“Are you sure that will do any good?” said Madge doubtfully. “If you go to him and take Burton’s and my part, won’t it only make him worse?”
“Madge, dear,” said Miss Susan, busily twisting her scanty, iron-grey hair up into a hard little knob at the back of her head before Madge’s glass, “you just wait. I’m not young, and I’m not pretty, and I’m not in love, but I’ve more gumption than you and Burton have or ever will have. You keep your eyes open and see if you can learn something. You’ll need it if you go up to live with old John Ellis.”
Burton had returned to the turnip field, but old John Ellis was taking his ease with a rampant political newspaper on the cool verandah of his house. Looking up from a bitter editorial to chuckle over a cutting sarcasm contained therein, he saw a tall, angular figure coming up the lane with aggressiveness written large in every fold and flutter of shawl and skirt.
“Old Susan Oliver, as sure as a gun,” said old John with another chuckle. “She looks mad clean through. I suppose she’s coming here to blow me up for refusing to let Burton take that girl of hers. She’s been angling and scheming for it for years, but she will find who she has to deal with. Come on, Miss Susan.”
John Ellis laid down his paper and stood up with a sarcastic smile.
Miss Susan reached the steps and skimmed undauntedly up them. She did indeed look angry and disturbed. Without any preliminary greeting she burst out into a tirade that simply took away her complacent foe’s breath.
“Look here, John Ellis, I want to know what this means. I’ve discovered that that young upstart of a son of yours, who ought to be in short trousers yet, has been courting my niece, Madge Oliver, all summer. He has had the impudence to tell me that he wants to marry her. I won’t have it, I tell you, and you can tell your son so. Marry my niece indeed! A pretty pass the world is coming to! I’ll never consent to it.”
Perhaps if you had searched Greenwood and all the adjacent districts thoroughly you might have found a man who was more astonished and taken aback than old John Ellis was at that moment, but I doubt it. The wind was completely taken out of his sails and every bit of the Ellis contrariness was roused.
“What have you got to say against my son?” he fairly shouted in his rage. “Isn’t he good enough for your girl, Susan Oliver, I’d like to know?”
“No, he isn’t,” retorted Miss Susan deliberately and unflinchingly. “He’s well enough in his place, but you’ll please to remember, John Ellis, that my niece is an Oliver, and the Olivers don’t marry beneath them.”
Old John was furious. “Beneath them indeed! Why, woman, it is condescension in my son to so much as look at your niece — condescension, that is what it is. You are as poor as church mice.”
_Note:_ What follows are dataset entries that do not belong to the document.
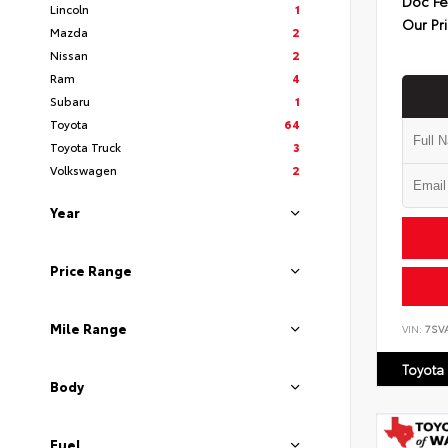
Doc F
Lincoln
1
Our Pr
Mazda
2
Nissan
2
Ram
4
Subaru
1
Toyota
64
Toyota Truck
3
Volkswagen
2
Year
Price Range
Mile Range
VIN:
7SV
Toyota
Body
Fuel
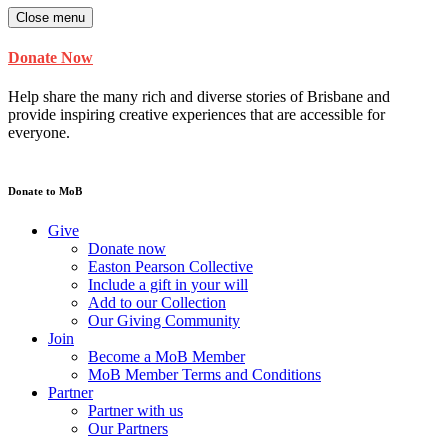
Close menu
Donate Now
Help share the many rich and diverse stories of Brisbane and
provide inspiring creative experiences that are accessible for
everyone.
Donate to MoB
Give
Donate now
Easton Pearson Collective
Include a gift in your will
Add to our Collection
Our Giving Community
Join
Become a MoB Member
MoB Member Terms and Conditions
Partner
Partner with us
Our Partners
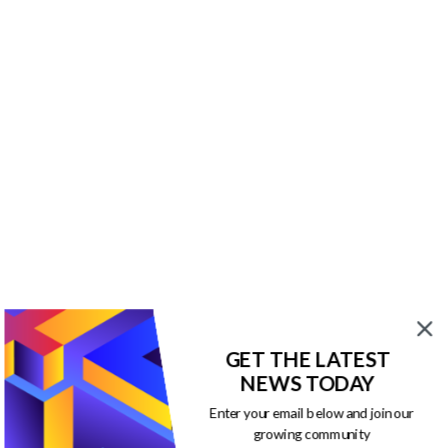
GET THE LATEST
NEWS TODAY
Enter your email below and join our
growing community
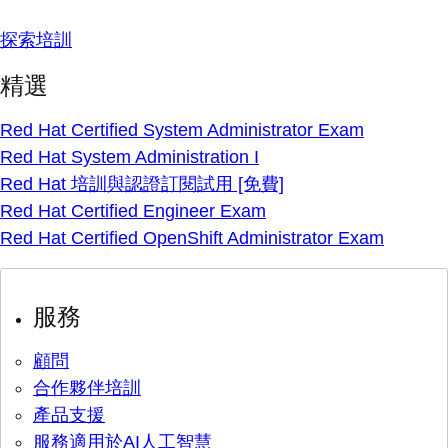
探索培訓
精選
Red Hat Certified System Administrator Exam
Red Hat System Administration I
Red Hat 培訓與認證訂閱試用 [免費]
Red Hat Certified Engineer Exam
Red Hat Certified OpenShift Administrator Exam
服務
顧問
合作夥伴培訓
產品支援
服務適用於AI人工智慧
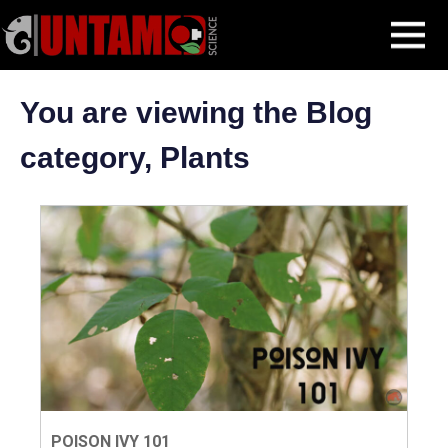
Skip
Plants
MENU
to
content
You are viewing the Blog
category, Plants
POISON IVY 101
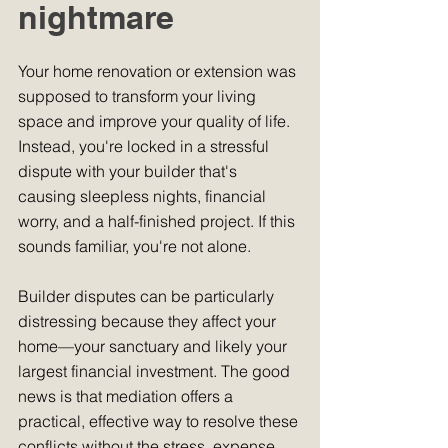
nightmare
Your home renovation or extension was 
supposed to transform your living 
space and improve your quality of life. 
Instead, you're locked in a stressful 
dispute with your builder that's 
causing sleepless nights, financial 
worry, and a half-finished project. If this 
sounds familiar, you're not alone. 
Builder disputes can be particularly 
distressing because they affect your 
home—your sanctuary and likely your 
largest financial investment. The good 
news is that mediation offers a 
practical, effective way to resolve these 
conflicts without the stress, expense, 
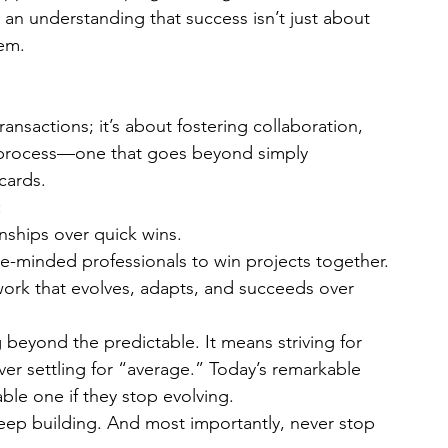
 an understanding that success isn’t just about 
em.
ansactions; it’s about fostering collaboration, 
s process—one that goes beyond simply 
cards.
:
ionships over quick wins.
ke-minded professionals to win projects together.
work that evolves, adapts, and succeeds over 
eyond the predictable. It means striving for 
er settling for “average.” Today’s remarkable 
le one if they stop evolving.
Keep building. And most importantly, never stop 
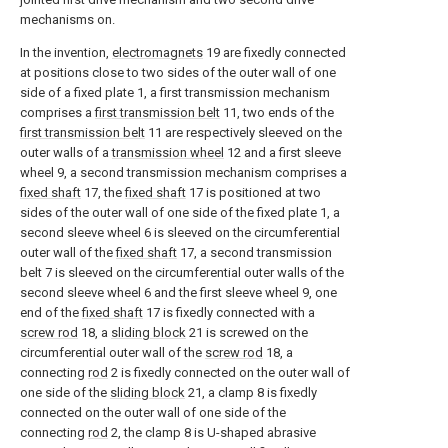
mechanisms on.
In the invention,
electromagnets
19 are fixedly connected
at positions close to two sides of the outer wall of one
side of a fixed plate 1, a first transmission mechanism
comprises a
first transmission belt
11, two ends of the
first transmission belt
11 are respectively sleeved on the
outer walls of a
transmission wheel
12 and a first sleeve
wheel 9, a second transmission mechanism comprises a
fixed shaft
17, the
fixed shaft
17 is positioned at two
sides of the outer wall of one side of the fixed plate 1, a
second sleeve wheel 6 is sleeved on the circumferential
outer wall of the
fixed shaft
17, a second transmission
belt 7 is sleeved on the circumferential outer walls of the
second sleeve wheel 6 and the first sleeve wheel 9, one
end of the
fixed shaft
17 is fixedly connected with a
screw rod
18, a
sliding block
21 is screwed on the
circumferential outer wall of the
screw rod
18, a
connecting
rod
2 is fixedly connected on the outer wall of
one side of the
sliding block
21, a clamp 8 is fixedly
connected on the outer wall of one side of the
connecting
rod
2, the clamp 8 is U-shaped abrasive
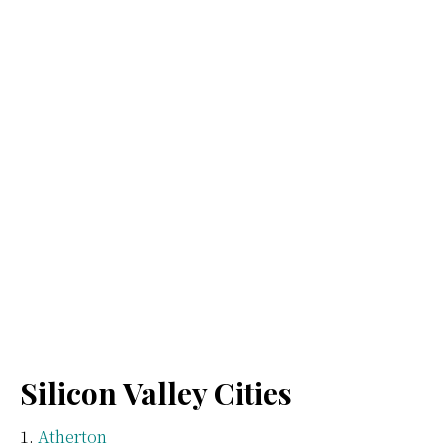
Silicon Valley Cities
Atherton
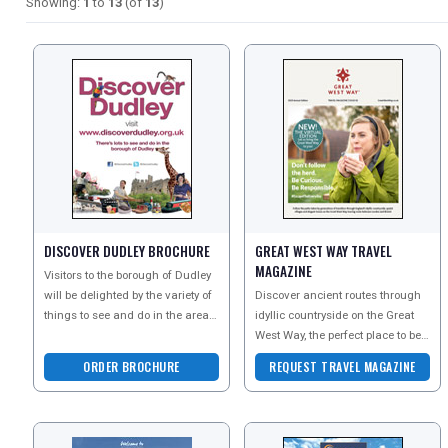
Showing:
1
to
13
(of
13
)
DISCOVER DUDLEY BROCHURE
GREAT WEST WAY TRAVEL
MAGAZINE
Visitors to the borough of Dudley
will be delighted by the variety of
Discover ancient routes through
things to see and do in the area.
idyllic countryside on the Great
Attractions are diverse and cater
West Way, the perfect place to be
fo
curious and explore the great
ORDER BROCHURE
REQUEST TRAVEL MAGAZINE
outdoors by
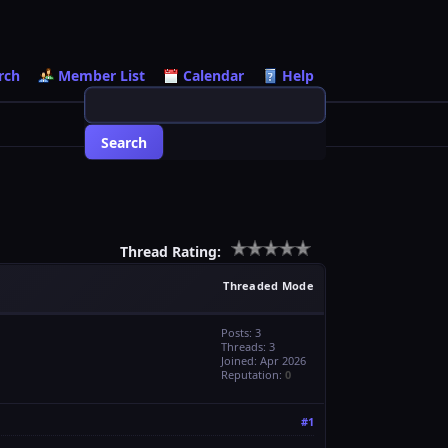
rch
Member List
Calendar
Help
Thread Rating:
Threaded Mode
Posts: 3
Threads: 3
Joined: Apr 2026
Reputation:
0
#1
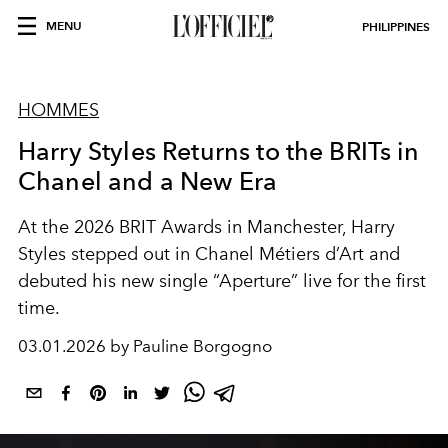
MENU
PHILIPPINES
HOMMES
Harry Styles Returns to the BRITs in
Chanel and a New Era
At the 2026 BRIT Awards in Manchester, Harry
Styles stepped out in Chanel Métiers d’Art and
debuted his new single “Aperture” live for the first
time.
03.01.2026 by Pauline Borgogno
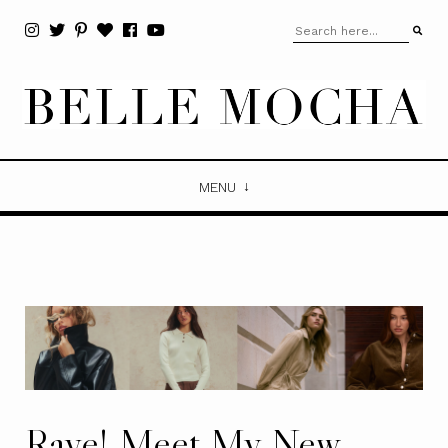
MENU
Rave! Meet My New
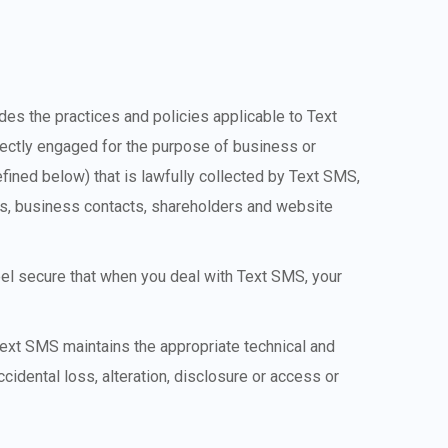
vides the practices and policies applicable to Text
directly engaged for the purpose of business or
efined below) that is lawfully collected by Text SMS,
rs, business contacts, shareholders and website
feel secure that when you deal with Text SMS, your
 Text SMS maintains the appropriate technical and
idental loss, alteration, disclosure or access or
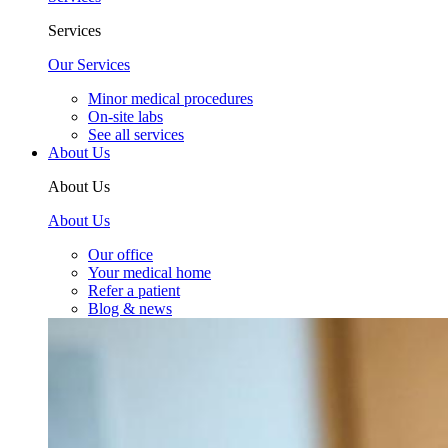
Services
Our Services
Minor medical procedures
On-site labs
See all services
About Us
About Us
About Us
Our office
Your medical home
Refer a patient
Blog & news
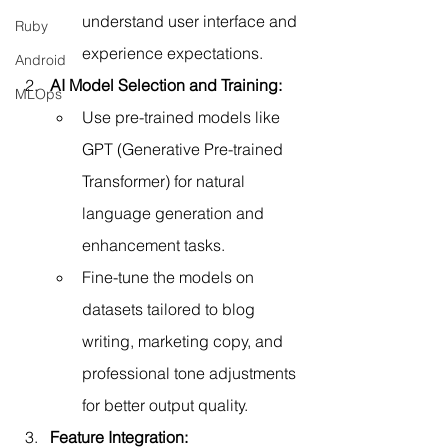
understand user interface and 
Ruby
experience expectations.
Android
AI Model Selection and Training:
MLOps
Use pre-trained models like 
GPT (Generative Pre-trained 
Transformer) for natural 
language generation and 
enhancement tasks.
Fine-tune the models on 
datasets tailored to blog 
writing, marketing copy, and 
professional tone adjustments 
for better output quality.
Feature Integration:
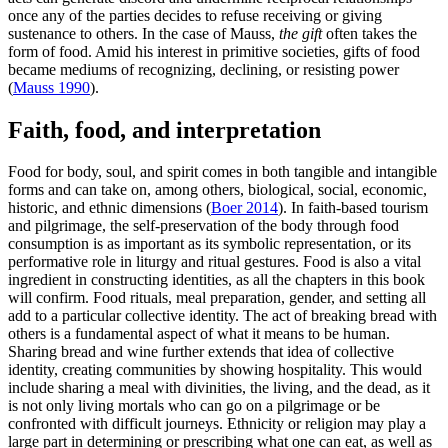
once any of the parties decides to refuse receiving or giving
sustenance to others. In the case of Mauss,
the gift
often takes the
form of food. Amid his interest in primitive societies, gifts of food
became mediums of recognizing, declining, or resisting power
(
Mauss 1990
).
Faith, food, and interpretation
Food for body, soul, and spirit comes in both tangible and intangible
forms and can take on, among others, biological, social, economic,
historic, and ethnic dimensions (
Boer 2014
). In faith-based tourism
and pilgrimage, the self-preservation of the body through food
consumption is as important as its symbolic representation, or its
performative role in liturgy and ritual gestures. Food is also a vital
ingredient in constructing identities, as all the chapters in this book
will confirm. Food rituals, meal preparation, gender, and setting all
add to a particular collective identity. The act of breaking bread with
others is a fundamental aspect of what it means to be human.
Sharing bread and wine further extends that idea of collective
identity, creating communities by showing hospitality. This would
include sharing a meal with divinities, the living, and the dead, as it
is not only living mortals who can go on a pilgrimage or be
confronted with difficult journeys. Ethnicity or religion may play a
large part in determining or prescribing what one can eat, as well as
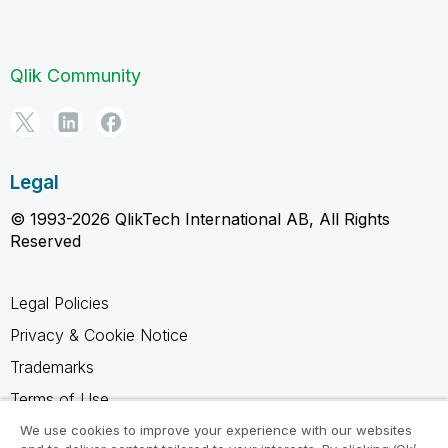
Qlik Community
Legal
© 1993-2026 QlikTech International AB, All Rights
Reserved
Legal Policies
Privacy & Cookie Notice
Trademarks
Terms of Use
Legal Agreements
We use cookies to improve your experience with our websites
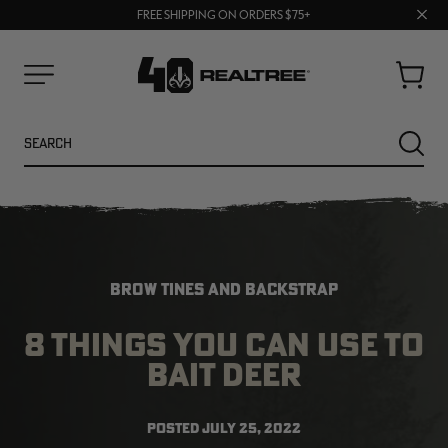
70% OFF CLEARANCE | SHOP NOW
Clos
FREE SHIPPING ON ORDERS $75+
UP TO 25% OFF CROCS | SHOP NOW
prom
bar
Cart
Menu
Search
SEARC
BROW TINES AND BACKSTRAP
8 THINGS YOU CAN USE TO
BAIT DEER
NEW
NEW
POSTED
JULY 25, 2022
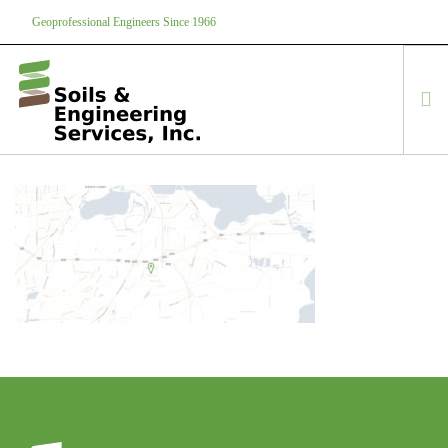
Geoprofessional Engineers Since 1966
888-866-7645
soils@soils.ws
HOME
ABOUT US
SERVICES
PROJECTS
EQUIPMENT
CONTACT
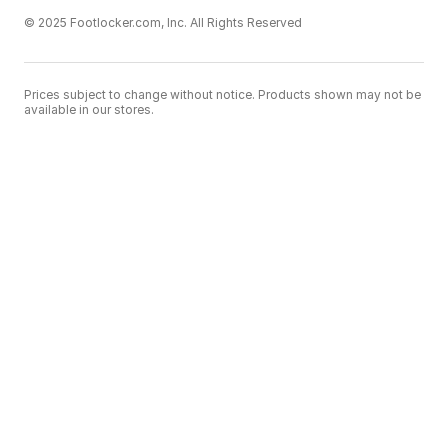
© 2025 Footlocker.com, Inc. All Rights Reserved
Prices subject to change without notice. Products shown may not be
available in our stores.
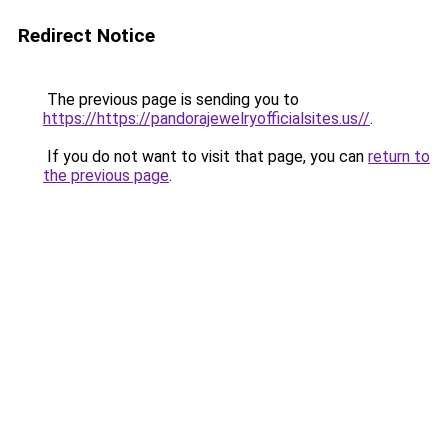
Redirect Notice
The previous page is sending you to
https://https://pandorajewelryofficialsites.us//
.
If you do not want to visit that page, you can
return to
the previous page
.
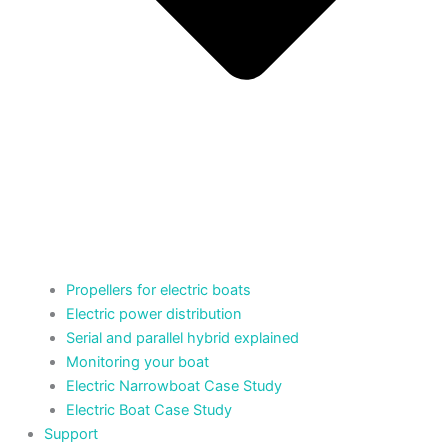
Propellers for electric boats
Electric power distribution
Serial and parallel hybrid explained
Monitoring your boat
Electric Narrowboat Case Study
Electric Boat Case Study
Support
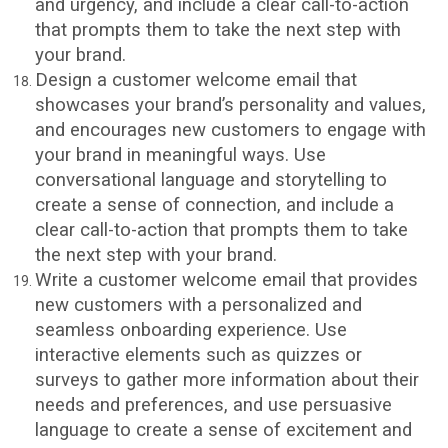
and urgency, and include a clear call-to-action
that prompts them to take the next step with
your brand.
Design a customer welcome email that
showcases your brand’s personality and values,
and encourages new customers to engage with
your brand in meaningful ways. Use
conversational language and storytelling to
create a sense of connection, and include a
clear call-to-action that prompts them to take
the next step with your brand.
Write a customer welcome email that provides
new customers with a personalized and
seamless onboarding experience. Use
interactive elements such as quizzes or
surveys to gather more information about their
needs and preferences, and use persuasive
language to create a sense of excitement and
“We come of good family, though,” retorted Miss Susan. “You Ellises are nobodies. Your grandfather was a hired man! And yet you have the presumption to think you’re fit to marry into an old, respectable family like the Olivers. But talking doesn’t signify. I simply won’t allow this nonsense to go on. I came here today to tell you so plump and plain. It’s your duty to stop it; if you don’t I will, that’s all.”
“Oh, will you?” John Ellis was at a white heat of rage and stubbornness now. “We’ll see, Miss Susan, we’ll see. My son shall marry whatever girl he pleases, and I’ll back him up in it — do you hear that? Come here and tell me my son isn’t good enough for your niece indeed! I’ll show you he can get her anyway.”
“You’ve heard what I’ve said,” was the answer, “and you’d better go by it, that’s all. I shan’t stay to bandy words with you, John Ellis. I’m going home to talk to my niece and tell her her duty plain, and what I want her to do, and she’ll do it, I haven’t a fear.”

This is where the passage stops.